I think what I realized in witnessing all these challenges families were experiencing is that my expertise, and the expertise of my coworkers and team members, only stretches as far as our physical reach. By that, I mean that in all of these stories, there are families and professionals working double time to solve an access problem. It’s not that parents don’t know their kids need speech therapy, or that there aren’t speech therapists who know how to treat cleft errors (but finding the right therapist for your child with cleft is something I get into in this post). There are amazing surgeons around the country with interdisciplinary teams with decades of collective experience. But the struggle in each of the scenarios I talk about here is that access is a burden for many families. And the ability to navigate that burden is kind of based on luck. Were you lucky enough to go to a school where the therapist could get creative to set up a schedule for your child to get one on one sessions and enough minutes of therapy? Were you lucky enough to find a private clinic close to your home, that took your insurance, with immediate availability to get started with your child for therapy two times per week at no cost to you? In over a decade of cleft team care, I can say that those types of therapy access outcomes are kind of a “holy grail.” It’s the exception, not the norm.
We all learned first hand how much we could depend on technology to keep our lives going during the Covid pandemic. For families, the struggles of virtual school and lack of reliable child care has been exhausting. But I think there are some valuable lessons about the positives of technology for speech therapy.
First, we’re continuing to grow our evidence base that virtual speech therapy works. For families who need to have access to high frequency speech therapy, this is great news. Having more options for doing therapy from your own home is a major win. Plus, because neither the parent or the therapist is commuting for a telesession, it’s much easier to use a more frequent, shorter session delivery model. This is something that I’ve loved personally, because teletherapy sessions can be more intensive. Children can engage with me in short bursts of time, which lessens the burden on the parent as facilitator for the session. Plus, it’s allowed me to work with families of kids with cleft from all of the states I’m licensed in. I can see a kiddo in Michigan and Illinois in the same day with no commute time. That’s pretty amazing when you think about it.

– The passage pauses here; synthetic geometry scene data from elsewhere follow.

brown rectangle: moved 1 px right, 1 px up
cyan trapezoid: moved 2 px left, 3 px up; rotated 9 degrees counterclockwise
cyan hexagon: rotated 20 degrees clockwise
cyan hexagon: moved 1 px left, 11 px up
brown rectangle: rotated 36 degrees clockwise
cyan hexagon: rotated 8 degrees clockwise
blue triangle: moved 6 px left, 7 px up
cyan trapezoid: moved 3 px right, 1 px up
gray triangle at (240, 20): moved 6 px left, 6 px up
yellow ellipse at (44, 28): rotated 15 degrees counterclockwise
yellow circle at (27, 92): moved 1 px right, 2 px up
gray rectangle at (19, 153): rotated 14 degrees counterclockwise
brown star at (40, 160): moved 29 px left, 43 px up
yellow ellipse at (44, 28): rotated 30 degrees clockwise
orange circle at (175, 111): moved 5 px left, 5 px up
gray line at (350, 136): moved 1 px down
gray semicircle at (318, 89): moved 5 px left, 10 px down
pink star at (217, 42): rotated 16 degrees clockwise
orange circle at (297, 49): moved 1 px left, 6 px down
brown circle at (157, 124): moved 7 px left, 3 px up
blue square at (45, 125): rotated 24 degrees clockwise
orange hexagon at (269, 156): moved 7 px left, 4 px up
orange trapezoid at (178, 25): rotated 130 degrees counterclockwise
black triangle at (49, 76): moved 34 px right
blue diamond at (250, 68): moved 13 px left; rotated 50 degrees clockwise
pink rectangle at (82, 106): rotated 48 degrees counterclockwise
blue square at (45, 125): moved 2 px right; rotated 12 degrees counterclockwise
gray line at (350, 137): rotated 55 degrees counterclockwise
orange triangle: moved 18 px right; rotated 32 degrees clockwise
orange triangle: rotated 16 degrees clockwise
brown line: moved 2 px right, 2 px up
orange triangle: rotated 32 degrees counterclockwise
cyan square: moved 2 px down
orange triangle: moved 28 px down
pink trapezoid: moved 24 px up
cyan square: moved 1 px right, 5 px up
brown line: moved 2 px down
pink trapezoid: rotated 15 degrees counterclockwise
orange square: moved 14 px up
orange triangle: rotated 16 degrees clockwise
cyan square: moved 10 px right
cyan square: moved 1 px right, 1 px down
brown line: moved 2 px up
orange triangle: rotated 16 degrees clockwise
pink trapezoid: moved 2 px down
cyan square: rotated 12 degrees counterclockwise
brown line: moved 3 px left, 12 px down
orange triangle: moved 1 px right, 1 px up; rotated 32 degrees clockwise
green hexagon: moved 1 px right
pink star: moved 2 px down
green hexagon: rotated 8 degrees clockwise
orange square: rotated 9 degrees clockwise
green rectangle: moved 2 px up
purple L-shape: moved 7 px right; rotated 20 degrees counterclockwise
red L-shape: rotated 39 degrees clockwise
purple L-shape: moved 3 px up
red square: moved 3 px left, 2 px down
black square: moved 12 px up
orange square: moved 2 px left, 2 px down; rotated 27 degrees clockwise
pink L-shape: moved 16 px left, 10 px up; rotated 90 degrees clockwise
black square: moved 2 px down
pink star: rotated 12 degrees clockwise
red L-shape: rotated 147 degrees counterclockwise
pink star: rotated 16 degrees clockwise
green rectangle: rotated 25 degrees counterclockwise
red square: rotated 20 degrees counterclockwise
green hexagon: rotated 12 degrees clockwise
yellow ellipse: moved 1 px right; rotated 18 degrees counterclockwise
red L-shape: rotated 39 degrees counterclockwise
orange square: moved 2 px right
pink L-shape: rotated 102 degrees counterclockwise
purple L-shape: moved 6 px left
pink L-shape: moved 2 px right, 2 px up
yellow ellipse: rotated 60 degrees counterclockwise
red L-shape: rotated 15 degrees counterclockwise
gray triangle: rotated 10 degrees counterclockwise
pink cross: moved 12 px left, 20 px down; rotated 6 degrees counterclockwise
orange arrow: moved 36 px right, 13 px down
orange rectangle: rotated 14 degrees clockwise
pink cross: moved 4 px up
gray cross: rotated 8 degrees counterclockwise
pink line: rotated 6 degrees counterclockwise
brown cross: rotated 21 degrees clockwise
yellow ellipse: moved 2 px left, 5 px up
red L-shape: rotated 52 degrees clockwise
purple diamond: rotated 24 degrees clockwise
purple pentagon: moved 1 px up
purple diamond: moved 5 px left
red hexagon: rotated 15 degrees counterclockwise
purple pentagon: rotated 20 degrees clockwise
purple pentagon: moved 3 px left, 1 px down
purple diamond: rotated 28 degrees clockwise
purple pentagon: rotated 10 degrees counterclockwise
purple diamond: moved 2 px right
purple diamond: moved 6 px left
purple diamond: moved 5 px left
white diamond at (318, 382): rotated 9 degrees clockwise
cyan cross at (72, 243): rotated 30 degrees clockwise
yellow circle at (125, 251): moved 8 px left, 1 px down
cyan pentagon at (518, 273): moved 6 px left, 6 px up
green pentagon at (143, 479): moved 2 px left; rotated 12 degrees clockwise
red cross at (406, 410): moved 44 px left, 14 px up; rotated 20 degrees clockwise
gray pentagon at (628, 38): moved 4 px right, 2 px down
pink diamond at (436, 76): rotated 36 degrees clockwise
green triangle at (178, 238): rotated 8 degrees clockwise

Asynchronous service delivery is also gaining traction along with remote patient monitoring, although these technologies haven’t quite become mainstream in speech therapy. This refers to using technology to record or track health information and then have it reviewed by a practitioner at a later time. Why would this be great for cleft palate speech therapy? Because access is so hard for speech therapy, if kids could practice their sounds at home, and then have a therapist review the practice log later on, the need to match on availability of schedules could be such a lower priority. And, as machine learning based technologies are being developed, the potential for making that home practice time more meaningful and impactful for kids with clefts is growing.
In fact, I couldn’t be more excited that this is exactly what we’re building at Verboso. Developing the tools and technologies to allow for remote speech monitoring, with fun practice for kids at home, brings huge hope to solving the therapy access problems for kids with cleft palate. If we can reduce the amount of direct time kids need with a speech pathologist, while also increasing how frequently they’re able to get in quality speech practice time, we can help kids make faster progress at lower costs. For families of kids that need frequent speech therapy, this is huge!